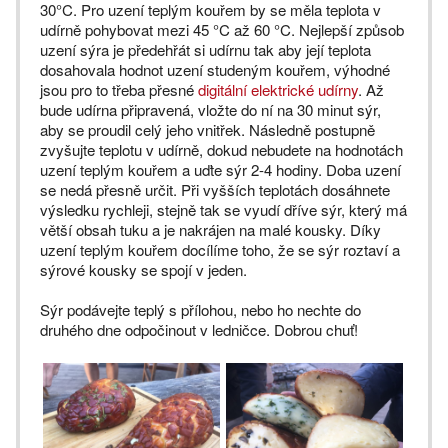
30°C. Pro uzení teplým kouřem by se měla teplota v
udírně pohybovat mezi 45 °C až 60 °C. Nejlepší způsob
uzení sýra je předehřát si udírnu tak aby její teplota
dosahovala hodnot uzení studeným kouřem, výhodné
jsou pro to třeba přesné
digitální elektrické udírny
. Až
bude udírna připravená, vložte do ní na 30 minut sýr,
aby se proudil celý jeho vnitřek. Následně postupně
zvyšujte teplotu v udírně, dokud nebudete na hodnotách
uzení teplým kouřem a uďte sýr 2-4 hodiny. Doba uzení
se nedá přesně určit. Při vyšších teplotách dosáhnete
výsledku rychleji, stejně tak se vyudí dříve sýr, který má
větší obsah tuku a je nakrájen na malé kousky. Díky
uzení teplým kouřem docílíme toho, že se sýr roztaví a
sýrové kousky se spojí v jeden.
Sýr podávejte teplý s přílohou, nebo ho nechte do
druhého dne odpočinout v ledničce. Dobrou chuť!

+ + + +

# PROBLEM STATEMENT
Quote only the lines from the one containing "jsou pro to třeba přesné" through the final line of the records, with both ends included.

# PROBLEM SOLUTION
jsou pro to třeba přesné
digitální elektrické udírny
. Až
bude udírna připravená, vložte do ní na 30 minut sýr,
aby se proudil celý jeho vnitřek. Následně postupně
zvyšujte teplotu v udírně, dokud nebudete na hodnotách
uzení teplým kouřem a uďte sýr 2-4 hodiny. Doba uzení
se nedá přesně určit. Při vyšších teplotách dosáhnete
výsledku rychleji, stejně tak se vyudí dříve sýr, který má
větší obsah tuku a je nakrájen na malé kousky. Díky
uzení teplým kouřem docílíme toho, že se sýr roztaví a
sýrové kousky se spojí v jeden.
Sýr podávejte teplý s přílohou, nebo ho nechte do
druhého dne odpočinout v ledničce. Dobrou chuť!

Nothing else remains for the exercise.